Born in Detroit, Michigan, Nagel was raised in Southern California and attended Los Angeles High School during World War II. He played quarterback for the football team and was a third team all-city selection his senior season in 1944. Nagel graduated in 1945 and enrolled at the University of California, Los Angeles (UCLA), where he was a three time letter-winner from 1946 to 1949 as a quarterback and halfback for the Bruins. Nagel played for head coach Red Sanders and was named all-Pacific Coast Conference and UCLA's Most Improved Player. He later earned bachelor's, master's, and law degrees from UCLA and was an assistant coach for the Bruins' football team.

Nagel played one year of professional football at age 26, with the Chicago Cardinals of the National Football League (NFL) as a player and scout in 1953. In March 1954, he was hired as assistant coach at the University of Oklahoma under head coach Bud Wilkinson. After a season in Norman, he returned to UCLA as an assistant for three seasons under Sanders.

==Head coach==
===Utah===
In January 1958, Nagel was named head coach at the University of Utah in Salt Lake City, then a member of the Skyline Conference. Just 30 years old with four young children, he was the youngest major college head coach at the time; he succeeded Jack Curtice, who left after eight seasons for Stanford University. Nagel's salary in 1958 was $12,000, a twenty percent increase from his previous position. Utah had won the conference title in 1957 with junior quarterback Lee Grosscup and sophomore safety Larry Wilson, a future member of the Pro Football Hall of Fame. Curtice accepted the Stanford job two weeks earlier, but delayed his departure until March to assist Nagel with the transition.

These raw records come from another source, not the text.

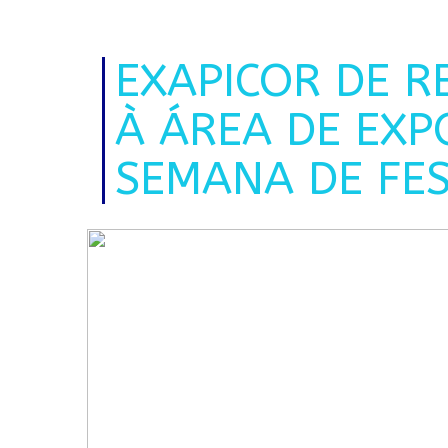
EXAPICOR DE R
À ÁREA DE EXP
SEMANA DE FE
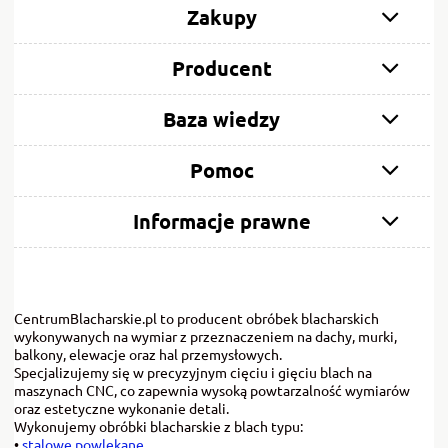
Zakupy
Producent
Baza wiedzy
Pomoc
Informacje prawne
CentrumBlacharskie.pl to producent obróbek blacharskich
wykonywanych na wymiar z przeznaczeniem na dachy, murki,
balkony, elewacje oraz hal przemysłowych.
Specjalizujemy się w precyzyjnym cięciu i gięciu blach na
maszynach CNC, co zapewnia wysoką powtarzalność wymiarów
oraz estetyczne wykonanie detali.
Wykonujemy obróbki blacharskie z blach typu:
•
stalowe powlekane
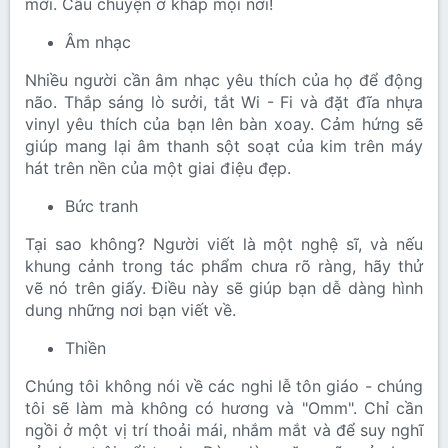
mới. Câu chuyện ở khắp mọi nơi!
Âm nhạc
Nhiều người cần âm nhạc yêu thích của họ để động
não. Thắp sáng lò sưởi, tắt Wi - Fi và đặt đĩa nhựa
vinyl yêu thích của bạn lên bàn xoay. Cảm hứng sẽ
giúp mang lại âm thanh sột soạt của kim trên máy
hát trên nền của một giai điệu đẹp.
Bức tranh
Tại sao không? Người viết là một nghệ sĩ, và nếu
khung cảnh trong tác phẩm chưa rõ ràng, hãy thử
vẽ nó trên giấy. Điều này sẽ giúp bạn dễ dàng hình
dung những nơi bạn viết về.
Thiền
Chúng tôi không nói về các nghi lễ tôn giáo - chúng
tôi sẽ làm mà không có hương và "Omm". Chỉ cần
ngồi ở một vị trí thoải mái, nhắm mắt và để suy nghĩ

Nagel led the Utes for eight years, from 1958 through 1965. In 1962, he turned down the Nebraska job that eventually went to Bob Devaney, the head coach at conference rival Wyoming. That year Utah joined the new Western Athletic Conference (WAC) as a charter member. Nagel compiled a 42–39–1 record at Utah; his 1964 team was led by quarterback Pokey Allen, running back Ron Coleman, and receiver Roy Jefferson. They defeated West Virginia 32–6 in the Liberty Bowl, played indoors in New Jersey at the Atlantic City convention center, and finished with 9–2 record.

===Iowa===
Nagel was hired as the 21st head coach of Iowa football in December 1965. At age 38, he had just completed a 3–7 season in his eighth year at Utah, which led some to question his hiring. Some speculated at the time that finding a new coach had been difficult due to the problems which previous head coach Jerry Burns had reportedly experienced with athletic director Forest Evashevski. The Cedar Rapids Gazette reported, "At least four coaches either turned down the Hawkeye job or expressed no desire to talk about it." In five seasons as head coach, Burns' teams won just sixteen games, ending with a 1–9 record and a last place finish in the Big Ten in 1965.

Evy, as he was called, had compiled a 52–27–4 record as Iowa's head coach from 1952 through 1960. His teams won three Big Ten titles, two Rose Bowls, and finished in the top ten of the final AP Poll five times. Evashevski was understandably a popular figure with Iowa fans, a fact that would change over Nagel's tenure in Iowa City.

Nagel brought a talented coaching staff to Iowa; his assistants included George Seifert and Ted Lawrence. Lawrence had been the coach at Cedar Rapids Jefferson High School, and his son, Larry, was a star quarterback there.

The Hawkeyes were expected to be bad in 1966, and they met expectations. Iowa went 2–8, with the lowlight being a 56–7 blowout loss at second-ranked Michigan State. The Hawks yielded 607 total yards to the Spartans, including 268 rushing yards to tailback Clinton Jones, both Big Ten records. The following season, Iowa won its first game and failed to win another, ending at 1–8–1 in 1967. Its offense was adequate, led by junior Ed Podolak, but the defense was awful, giving up almost four touchdowns a game.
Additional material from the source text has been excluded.